Mein Rose-Rad von 2010 hat teilintegrierte Leitungen. Man kann sie komplett wechseln, ohne irgendwas abbauen/ausbauen zu müssen. Ob ich damit 1,2 Watt verliere und ein paar cm Wäscheleine zu sehen ist, unwichtig.
Demnächst bekommt es eine Dura Ace 11-fach spendiert. Damit ist dann ganz sicher die 6kg Grenze unterschritten.
Gefahren wird max 25mm und tubular.
Mehr passt wohl auch nicht rein.
Ja, auch 2026 kann man noch so fahren, ohne vorher ein Testament geschrieben zu haben.
Bin gespannt, ob sich der Trend zu immer spezieller, komplizierter, weniger selbst schrauben, noch weiter entwickelt.
Vielleicht geht's irgendwann wieder zu Youngtimer und Co zurück.
 
Kurze Frage:

Ich möchte die Milkit Ventile probieren die sollen durch das Gummi am Ventilschaft nicht mehr verkleben da die Dichtmilch nicht ins Ventil laufen kann. Hat damit jemand Erfahrungen? Funktioniert das gut oder eher Marketing?

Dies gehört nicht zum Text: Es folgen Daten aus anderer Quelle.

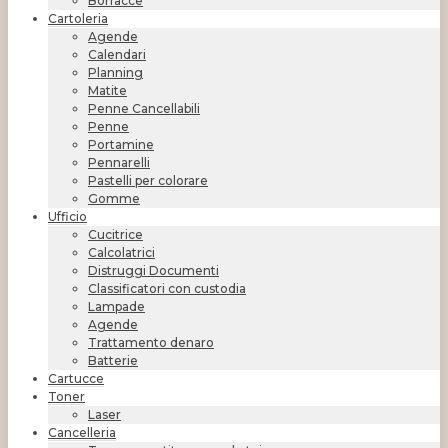
Borracce
Cartoleria
Agende
Calendari
Planning
Matite
Penne Cancellabili
Penne
Portamine
Pennarelli
Pastelli per colorare
Gomme
Ufficio
Cucitrice
Calcolatrici
Distruggi Documenti
Classificatori con custodia
Lampade
Agende
Trattamento denaro
Batterie
Cartucce
Toner
Laser
Cancelleria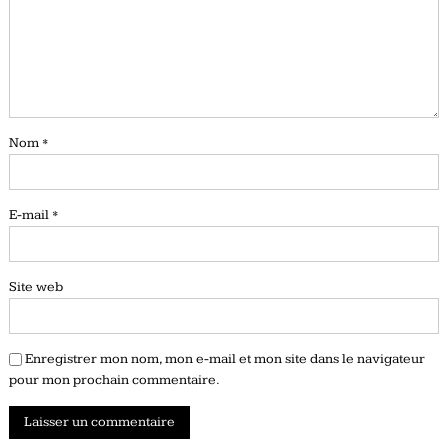
Nom
*
E-mail
*
Site web
Enregistrer mon nom, mon e-mail et mon site dans le navigateur
pour mon prochain commentaire.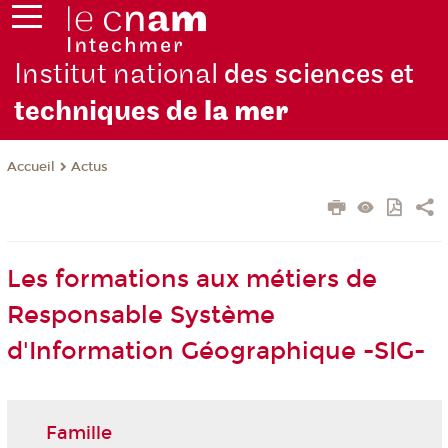
Institut national
des sciences et
techniques de
la mer
Actus
Accueil
Les formations aux métiers de
Responsable Système
d'Information Géographique -SIG-
Famille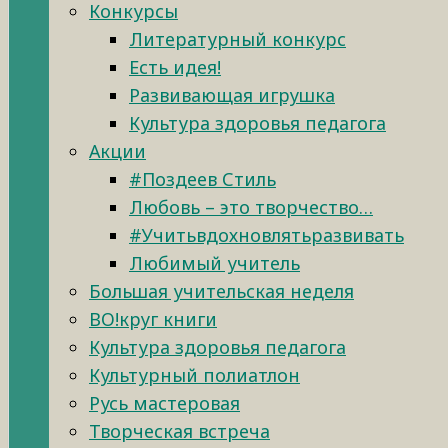
Конкурсы
Литературный конкурс
Есть идея!
Развивающая игрушка
Культура здоровья педагога
Акции
#Поздеев Стиль
Любовь – это творчество…
#Учитьвдохновлятьразвивать
Любимый учитель
Большая учительская неделя
ВО!круг книги
Культура здоровья педагога
Культурный полиатлон
Русь мастеровая
Творческая встреча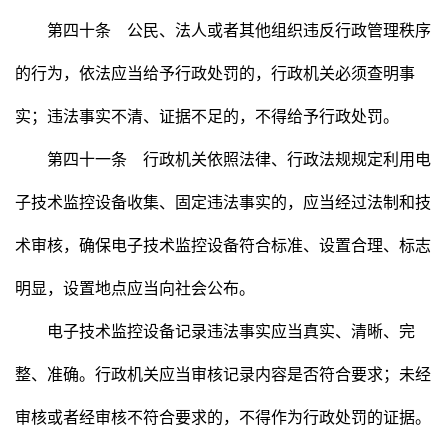
第四十条 公民、法人或者其他组织违反行政管理秩序
的行为，依法应当给予行政处罚的，行政机关必须查明事
实；违法事实不清、证据不足的，不得给予行政处罚。
第四十一条 行政机关依照法律、行政法规规定利用电
子技术监控设备收集、固定违法事实的，应当经过法制和技
术审核，确保电子技术监控设备符合标准、设置合理、标志
明显，设置地点应当向社会公布。
电子技术监控设备记录违法事实应当真实、清晰、完
整、准确。行政机关应当审核记录内容是否符合要求；未经
审核或者经审核不符合要求的，不得作为行政处罚的证据。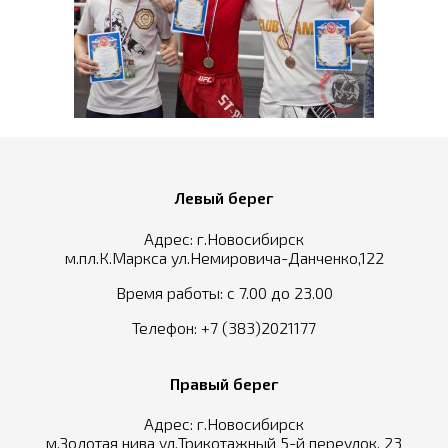
Левый берег
Адрес: г.Новосибирск
м.пл.К.Маркса ул.Немировича-Данченко,122
Время работы: с 7.00 до 23.00
Телефон:
+7 (383)2021177
Правый берег
Адрес: г.Новосибирск
м.Золотая нива ул.Трикотажный 5-й переулок, 23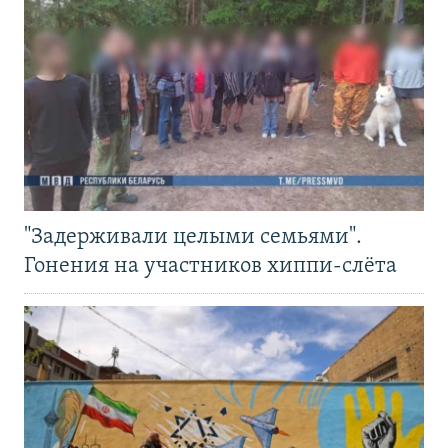
"Задерживали целыми семьями".
Гонения на участников хиппи-слёта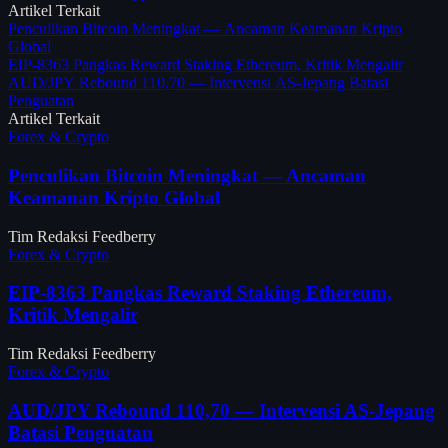
Artikel Terkait
Penculikan Bitcoin Meningkat — Ancaman Keamanan Kripto
Global
EIP-8363 Pangkas Reward Staking Ethereum, Kritik Mengalir
AUD/JPY Rebound 110,70 — Intervensi AS-Jepang Batasi
Penguatan
Artikel Terkait
Forex & Crypto
Penculikan Bitcoin Meningkat — Ancaman
Keamanan Kripto Global
Tim Redaksi Feedberry
Forex & Crypto
EIP-8363 Pangkas Reward Staking Ethereum,
Kritik Mengalir
Tim Redaksi Feedberry
Forex & Crypto
AUD/JPY Rebound 110,70 — Intervensi AS-Jepang
Batasi Penguatan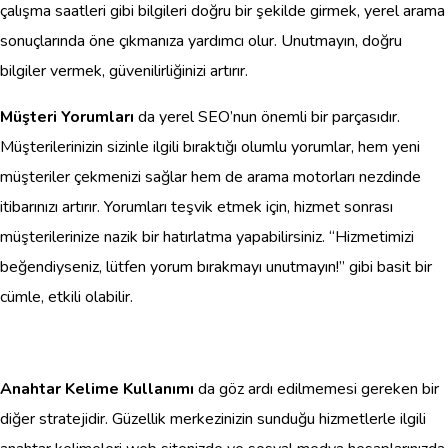
çalışma saatleri gibi bilgileri doğru bir şekilde girmek, yerel arama
sonuçlarında öne çıkmanıza yardımcı olur. Unutmayın, doğru
bilgiler vermek, güvenilirliğinizi artırır.
Müşteri Yorumları
da yerel SEO’nun önemli bir parçasıdır.
Müşterilerinizin sizinle ilgili bıraktığı olumlu yorumlar, hem yeni
müşteriler çekmenizi sağlar hem de arama motorları nezdinde
itibarınızı artırır. Yorumları teşvik etmek için, hizmet sonrası
müşterilerinize nazik bir hatırlatma yapabilirsiniz. “Hizmetimizi
beğendiyseniz, lütfen yorum bırakmayı unutmayın!” gibi basit bir
cümle, etkili olabilir.
Anahtar Kelime Kullanımı
da göz ardı edilmemesi gereken bir
diğer stratejidir. Güzellik merkezinizin sunduğu hizmetlerle ilgili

https://r2-bike.com/MILKIT-Ventil-Kit-fuer-Tubeless-Systeme-45-mm
Gute Idee, hat bei mir aber nur kurz funktioniert. Auf den Ventilkern ist eine Verlängerung aufgesteckt, die beim Pumpen die zusätzliche untere Dichtung öffnet. Diese Verlängerung hat sich aber recht schnell vom Ventilkern gelöst, und bleibt dann im Ventilschaft bzw. in der Dichtung stecken.
Bin dann recht schnell wieder auf "normale" Tubeless Ventile gewechselt. Mit Clik Valve funktioniert das System auch nicht und darauf würde ich auch nicht mehr verzichten wollen.
 
Gute Idee, hat bei mir aber nur kurz funktioniert. Auf den Ventilkern ist eine Verlängerung aufgesteckt, die beim Pumpen die zusätzliche untere Dichtung öffnet. Diese Verlängerung hat sich aber recht schnell vom Ventilkern gelöst, und bleibt dann im Ventilschaft bzw. in der Dichtung stecken.
Bin dann recht schnell wieder auf "normale" Tubeless Ventile gewechselt. Mit Clik Valve funktioniert das System auch nicht und darauf würde ich auch nicht mehr verzichten wollen.
Ok danke dann ist das wohl eher nix.

Dichtmilch kann man ja auf durch jedes andere Ventil absaugen, nachfüllen und kontrollieren, den Sinn dass der Druck im Reifen bleibt verstehe ich irgendwie nicht. Ist ja kein Problem den Ventilkern wieder reinzudrehen und den Reifen aufzupumpen.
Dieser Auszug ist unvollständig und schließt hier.